Aberto na noite de ontem (8), o Seminário do Plano Nacional de Cultura – Goiás prossegue hoje, em Goiânia, com grupos de trabalho (GTs). Eles debaterão, até as 18 horas, o conteúdo do caderno de diretrizes do Plano.
Os temas dos GTs correspondem às cinco estratégias gerais do caderno:
• Fortalecer a ação do Estado no planejamento e na execução das políticas culturais
• Incentivar, proteger e valorizar a diversidade artística e cultural brasileira
• Universalizar o acesso à fruição e à produção cultural
• Ampliar a participação da cultura no desenvolvimento sustentável
• Consolidar a participação social na gestão das políticas culturais
A abertura
Na cerimônia, a presidente da Agência Goiana de Cultura (Agepel), Linda Monteiro, disse que agregar propostas de agentes culturais dos diferentes pontos do estado e das diversas manifestações culturais para contribuir de forma substanciosa na elaboração do Plano Nacional de Cultura é um desafio que exige ousadia dos governantes e da sociedade.
Monteiro apontou a necessidade de superar o quadro em que os serviços e recursos estão “historicamente concentrados nos grandes centros e para uma pequena parcela da população”. E de os governos e governantes reconhecerem e valorizarem o capital simbólico do Brasil e dos brasileiros – compreendendo aí não só as artes, mas também as crenças, os modos de vida e as práticas religiosas, entre outros componentes.
O coordenador do PNC, Mauricio Dantas, avaliou que tem sido “riquíssimo” o processo de participação nos outros estados (Goiás é o 16º da seqüência, e o segundo do Centro-Oeste). Para ele, essa dinâmica, além de aperfeiçoar a proposta, confere a ele maior lastro social e, assim, maiores chances de concretização.
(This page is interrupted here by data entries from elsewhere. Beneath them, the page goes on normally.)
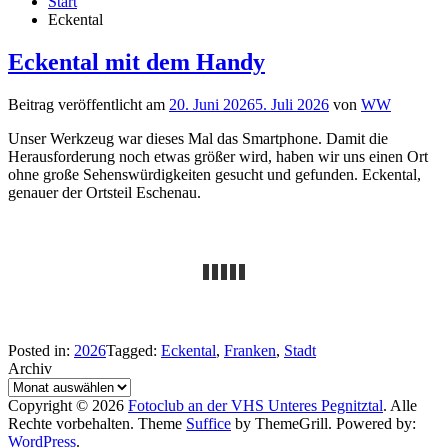
Start
Eckental
Eckental mit dem Handy
Beitrag veröffentlicht am
20. Juni 2026
5. Juli 2026
von
WW
Unser Werkzeug war dieses Mal das Smartphone. Damit die
Herausforderung noch etwas größer wird, haben wir uns einen Ort
ohne große Sehenswürdigkeiten gesucht und gefunden. Eckental,
genauer der Ortsteil Eschenau.
Posted in:
2026
Tagged:
Eckental
,
Franken
,
Stadt
Archiv
Copyright © 2026
Fotoclub an der VHS Unteres Pegnitztal
. Alle
Rechte vorbehalten. Theme
Suffice
by ThemeGrill. Powered by:
WordPress
.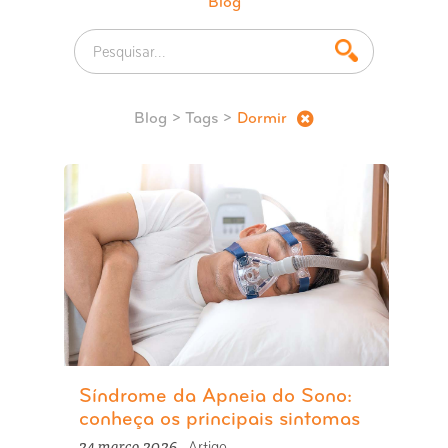
Blog
Blog
> Tags >
Dormir
Síndrome da Apneia do Sono:
conheça os principais sintomas
24 março 2026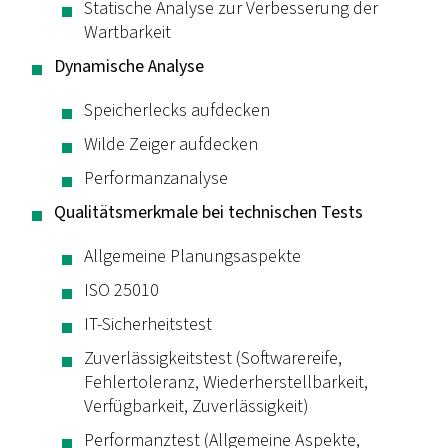
Statische Analyse zur Verbesserung der
Wartbarkeit
Dynamische Analyse
Speicherlecks aufdecken
Wilde Zeiger aufdecken
Performanzanalyse
Qualitätsmerkmale bei technischen Tests
Allgemeine Planungsaspekte
ISO 25010
IT-Sicherheitstest
Zuverlässigkeitstest (Softwarereife,
Fehlertoleranz, Wiederherstellbarkeit,
Verfügbarkeit, Zuverlässigkeit)
Performanztest (Allgemeine Aspekte,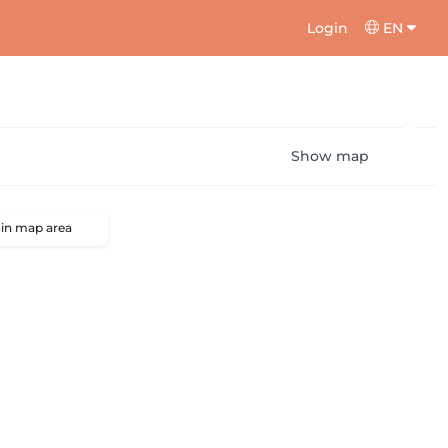
Login
EN
Show map
 in map area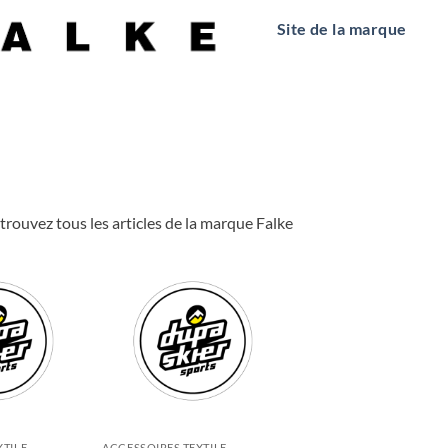
Site de la marque
trouvez tous les articles de la marque Falke
XTILE
ACCESSOIRES TEXTILE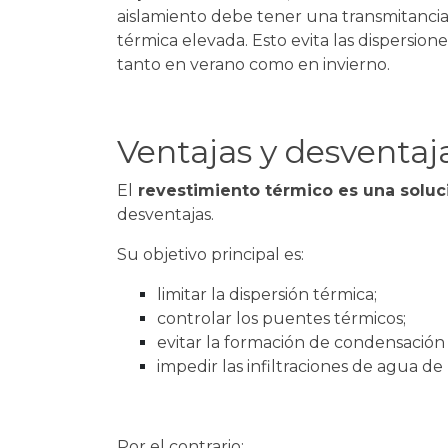
aislamiento debe tener una transmitancia 
térmica elevada. Esto evita las dispersione
tanto en verano como en invierno.
Ventajas y desventaj
El
revestimiento térmico es una soluc
desventajas.
Su objetivo principal es:
limitar la dispersión térmica;
controlar los puentes térmicos;
evitar la formación de condensació
impedir las infiltraciones de agua de 
Por el contrario: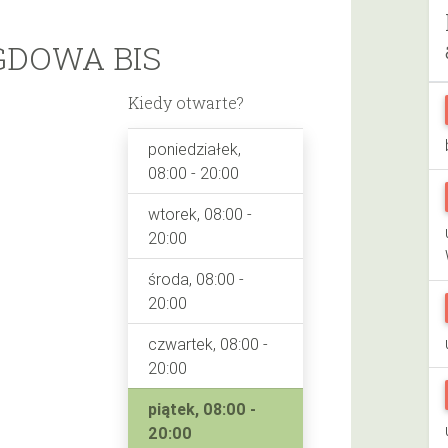
DOWA BIS
Kiedy otwarte?
poniedziałek,
08:00 - 20:00
wtorek, 08:00 -
20:00
środa, 08:00 -
20:00
czwartek, 08:00 -
20:00
piątek, 08:00 -
20:00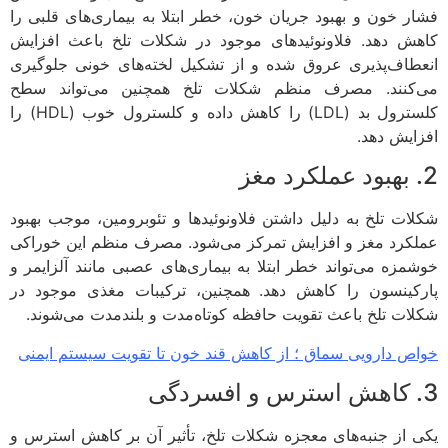
ر خون و بهبود جریان خون، خطر ابتلا به بیماری‌های قلبی را
ش دهد. فلاونوئیدهای موجود در شکلات تلخ باعث افزایش
طاف‌پذیری عروق شده و از تشکیل لخته‌های خونی جلوگیری
کنند. مصرف منظم شکلات تلخ همچنین می‌تواند سطح
کلسترول بد (LDL) را کاهش داده و کلسترول خوب (HDL) را
ایش دهد.
ات تلخ به دلیل داشتن فلاونوئیدها و تئوبرومین، موجب بهبود
کرد مغز و افزایش تمرکز می‌شود. مصرف منظم این خوراکی
مزه می‌تواند خطر ابتلا به بیماری‌های عصبی مانند آلزایمر و
کینسون را کاهش دهد. همچنین، ترکیبات مغذی موجود در
ات تلخ باعث تقویت حافظه کوتاه‌مدت و بلندمدت می‌شوند.
ص دارویی سماق ؛ از کاهش قند خون تا تقویت سیستم ایمنی
 از جنبه‌های معجزه شکلات تلخ، تأثیر آن بر کاهش استرس و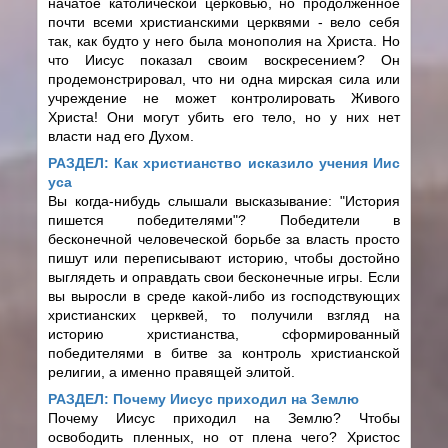
начатое католической церковью, но продолженное
почти всеми христианскими церквями - вело себя
так, как будто у него была монополия на Христа. Но
что Иисус показал своим воскресением? Он
продемонстрировал, что ни одна мирская сила или
учреждение не может контролировать Живого
Христа! Они могут убить его тело, но у них нет
власти над его Духом.
РАЗДЕЛ: Как христианство исказило учения Иис
уса
Вы когда-нибудь слышали высказывание: "История
пишется победителями"? Победители в
бесконечной человеческой борьбе за власть просто
пишут или переписывают историю, чтобы достойно
выглядеть и оправдать свои бесконечные игры. Если
вы выросли в среде какой-либо из господствующих
христианских церквей, то получили взгляд на
историю христианства, сформированный
победителями в битве за контроль христианской
религии, а именно правящей элитой.
РАЗДЕЛ: Почему Иисус приходил на Землю
Почему Иисус приходил на Землю? Чтобы
освободить пленных, но от плена чего? Христос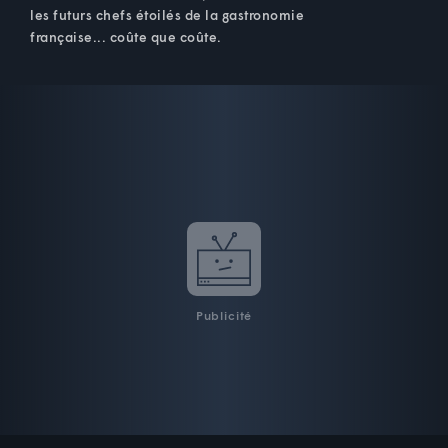
les futurs chefs étoilés de la gastronomie
française... coûte que coûte.
Publicité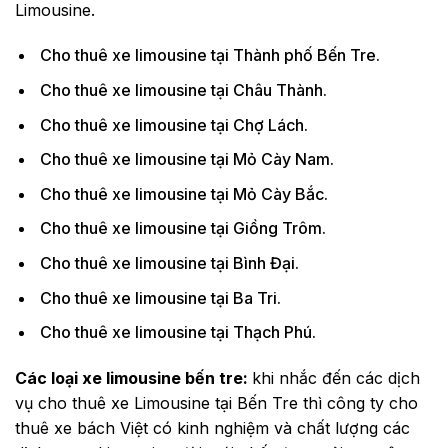
Limousine.
Cho thuê xe limousine tại Thành phố Bến Tre.
Cho thuê xe limousine tại Châu Thành.
Cho thuê xe limousine tại Chợ Lách.
Cho thuê xe limousine tại Mỏ Cày Nam.
Cho thuê xe limousine tại Mỏ Cày Bắc.
Cho thuê xe limousine tại Giồng Trôm.
Cho thuê xe limousine tại Bình Đại.
Cho thuê xe limousine tại Ba Tri.
Cho thuê xe limousine tại Thạch Phú.
Các loại xe limousine bến tre:
khi nhắc đến các dịch
vụ cho thuê xe Limousine tại Bến Tre thì công ty cho
thuê xe bách Việt có kinh nghiệm và chất lượng các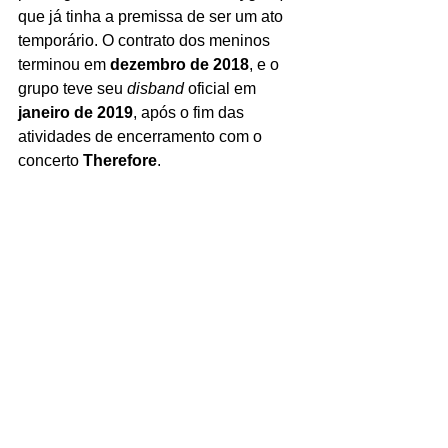
que já tinha a premissa de ser um ato 
temporário. O contrato dos meninos 
terminou em 
dezembro de 2018
, e o 
grupo teve seu 
disband 
oficial em 
janeiro de 2019
, após o fim das 
atividades de encerramento com o 
concerto 
Therefore
. 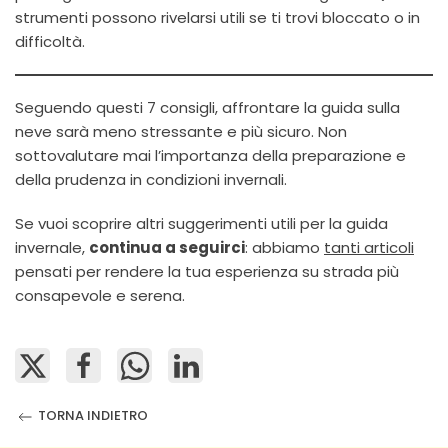
strumenti possono rivelarsi utili se ti trovi bloccato o in
difficoltà.
Seguendo questi 7 consigli, affrontare la guida sulla
neve sarà meno stressante e più sicuro. Non
sottovalutare mai l’importanza della preparazione e
della prudenza in condizioni invernali.
Se vuoi scoprire altri suggerimenti utili per la guida
invernale,
continua a seguirci
: abbiamo
tanti articoli
pensati per rendere la tua esperienza su strada più
consapevole e serena.
TORNA INDIETRO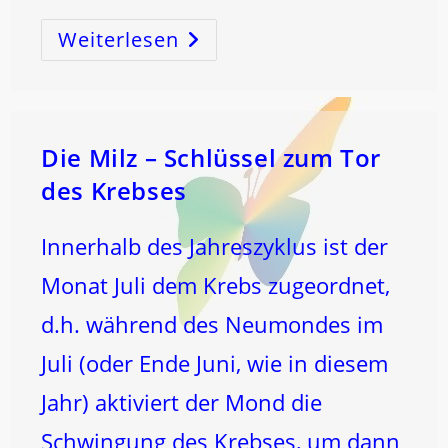
Weiterlesen
JIN-
SHIN-
TAROT:
Die
Kunst
Des
Heilens
Durch
Die
Die Milz – Schlüssel zum Tor
Bilder
Der
des Krebses
SEELE!
Innerhalb des Jahreszyklus ist der
Monat Juli dem Krebs zugeordnet,
d.h. während des Neumondes im
Juli (oder Ende Juni, wie in diesem
Jahr) aktiviert der Mond die
Schwingung des Krebses, um dann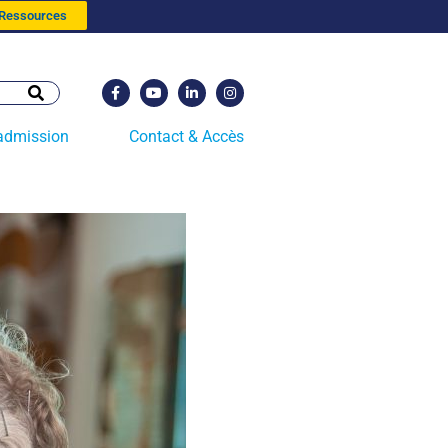
 Ressources
admission
Contact & Accès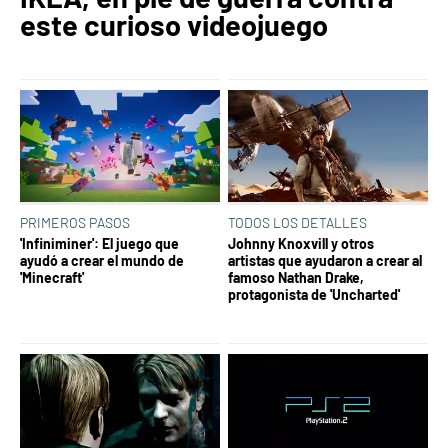
este curioso videojuego
PRIMEROS PASOS
TODOS LOS DETALLES
'Infiniminer': El juego que
Johnny Knoxvill y otros
ayudó a crear el mundo de
artistas que ayudaron a crear al
'Minecraft'
famoso Nathan Drake,
protagonista de 'Uncharted'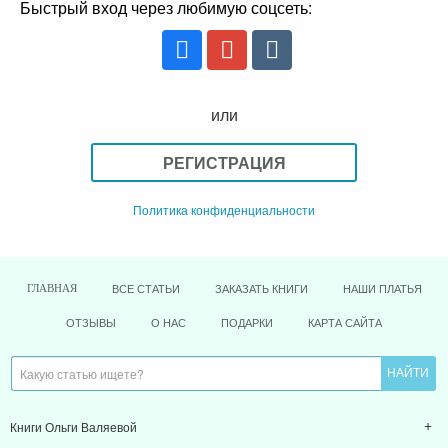
Быстрый вход через любимую соцсеть:
или
РЕГИСТРАЦИЯ
Политика конфиденциальности
ВСЕ СТАТЬИ
ЗАКАЗАТЬ КНИГИ
НАШИ ПЛАТЬЯ
ГЛАВНАЯ
ОТЗЫВЫ
О НАС
ПОДАРКИ
КАРТА САЙТА
Книги Ольги Валяевой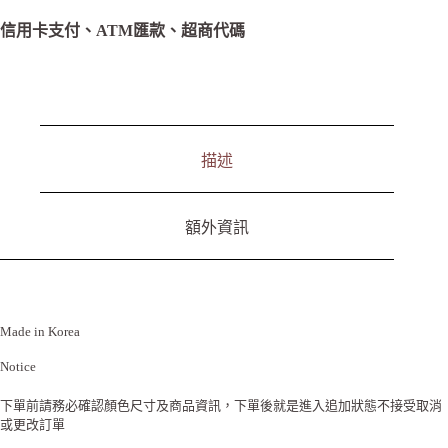
n
a
信用卡支付、ATM匯款、超商代碼
t
i
v
e
:
描述
額外資訊
Made in Korea
Notice
下單前請務必確認顏色尺寸及商品資訊，下單後就是進入追加狀態不接受取消
或更改訂單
Dantas lembrou que a atribuição de propor o PNC é do Poder Legislativo, e afirmou que a Comissão de Educação e Cultura da Câmara dos Deputados tem sido parceira do Ministério da Cultura na realização dos seminários para aperfeiçoar o projeto de lei do PNC. Ele destacou também o entendimento da cultura com base em três dimensões – a simbólica, a econômica e a cidadã – e os dados recentes que mostram a cadeia produtiva do setor como responsável por 8% do Produto Interno Bruto (PIB), a soma das riquezas produzidas no País.
O público pôde assistir a uma série de apresentações artísticas. Elas começaram com o grupo musical Passarinhos do Cerrado. Em seguida, houve o teatro de Tetê Caetano e Marcelo de Castro e o balé de integrantes do Centro Cultural Gustav Ritter. Um número da Cia. de Circo Pés Nus encerrou a noite.
Oficinas
Amanhã (10), serão oferecidas ainda oficinas de capacitação de agentes e gestores culturais. Os temas, relacionados às políticas do ministério, são: Diversidade e Identidade; Sistema Nacional de Cultura e Programa Mais Cultura; Patrimônio Imaterial; e Programa Cultura Viva.
No mesmo dia, começa em Cuiabá o seminário de Mato Grosso, que vai até domingo (12).